*Exercise brief:* Give again, word for word, every line in the entries below from the line with "Æresmedlemmer" up to and including the line with "årsfest 24. septembervkl 19.00.", and no other line.

*Dataset records:*
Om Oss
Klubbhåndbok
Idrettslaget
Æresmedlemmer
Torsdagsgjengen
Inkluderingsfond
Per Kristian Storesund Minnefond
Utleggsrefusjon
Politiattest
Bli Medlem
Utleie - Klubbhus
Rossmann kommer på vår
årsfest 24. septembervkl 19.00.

...

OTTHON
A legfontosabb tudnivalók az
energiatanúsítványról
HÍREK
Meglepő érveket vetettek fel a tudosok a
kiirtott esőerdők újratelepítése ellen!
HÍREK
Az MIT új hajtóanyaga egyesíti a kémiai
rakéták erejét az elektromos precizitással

---

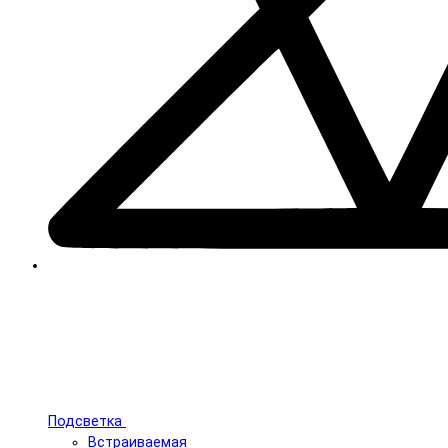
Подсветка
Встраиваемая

*Response area:*
Æresmedlemmer
Torsdagsgjengen
Inkluderingsfond
Per Kristian Storesund Minnefond
Utleggsrefusjon
Politiattest
Bli Medlem
Utleie - Klubbhus
Rossmann kommer på vår
årsfest 24. septembervkl 19.00.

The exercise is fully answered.